If your income is higher $315,000 (or $157,500), you cannot be in a line of work where the chief product is your skills or reputation so this excludes most professional-class small business owners with one exception for engineers. You are then limited by the required investment formula. The formula limits your deduction to 25% of employee wages reported on W-2s plus 2.5% of the unadjusted basis of eligible business property (which must be in the 10-year class or greater such as office furniture and fixtures and real estate.) It doesn’t matter when the property was put into service, so long it’s in a 10-year class or longer.

Regardless of whether you qualify for the pass-through deduction or not though, your self-employment tax obligations do not change. This deduction only reduces income tax while only business expenses will reduce your self-employment tax.

Corporate Tax Rates Permanently Reduced

If you plan on reorganizing your business as a C corporation, now may be a good time to do so. The maximum corporate tax rate has been reduced to 21% and this is permanent. For professionals operating as personal service corporations, the House initially proposed a 25% rate but since the new maximum is 21% this is the new rate for personal service corporations.

The bill has sought to make it easier to convert pass-through businesses to C corporations within the next two years in the event that you don’t benefit from the pass-through deduction and/or face a tax increase from other personal and business provisions of the bill.

Net Operating Losses Now Generate Interest

If your pass-through business generated a loss in the past, you could usually always offset both future and past income by carrying net operating losses up to 20 years forward and two years back.

2018 tax reform vastly changed net operating losses in a few ways. First, there is no election to carry back. You can only carry forward now but the 20-year limit is gone so you can carry forward indefinitely.
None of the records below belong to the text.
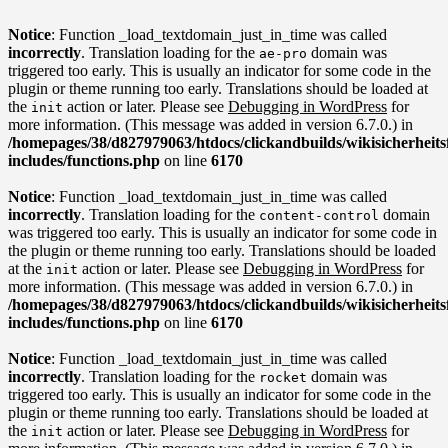
Notice
: Function _load_textdomain_just_in_time was called
incorrectly
. Translation loading for the
domain was
ae-pro
triggered too early. This is usually an indicator for some code in the
plugin or theme running too early. Translations should be loaded at
the
action or later. Please see
Debugging in WordPress
for
init
more information. (This message was added in version 6.7.0.) in
/homepages/38/d827979063/htdocs/clickandbuilds/wikisicherhei
includes/functions.php
on line
6170
Notice
: Function _load_textdomain_just_in_time was called
incorrectly
. Translation loading for the
domain
content-control
was triggered too early. This is usually an indicator for some code in
the plugin or theme running too early. Translations should be loaded
at the
action or later. Please see
Debugging in WordPress
for
init
more information. (This message was added in version 6.7.0.) in
/homepages/38/d827979063/htdocs/clickandbuilds/wikisicherhei
includes/functions.php
on line
6170
Notice
: Function _load_textdomain_just_in_time was called
incorrectly
. Translation loading for the
domain was
rocket
triggered too early. This is usually an indicator for some code in the
plugin or theme running too early. Translations should be loaded at
the
action or later. Please see
Debugging in WordPress
for
init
However, your perpetual carryover has another limit: only 80% of business net income can be offset now. If your revenue was low and you had a lot of expenses as is common with starting a new business, you’ll benefit less compared to past calculations which only looked at the big picture and also let you offset other types of income with it. For instance, if you still work at a job or your spouse does, your loss could offset both of your wages and result in significant tax savings. You can’t do this anymore.

While limiting the loss to business income only puts a damper on the massive deductions net operating losses used to bring, there are two new benefits as well. You can carry a net operating loss forward infinitely, so if you decide to save it for a year when you greatly exceed your business goals then you can do so. Additionally, net operating losses are now also treated as if they generated interest over time to preserve the value of what you invested in your business so you’ll get to deduct the "interest".

Given that the provisions of the 2018 tax bill disproportionately benefits business over wage earners, contract workers and self-employed professionals are included with the former. It could be a good time to think about making a career change given that employees can’t deduct business expenses anymore but the self-employed have new benefits.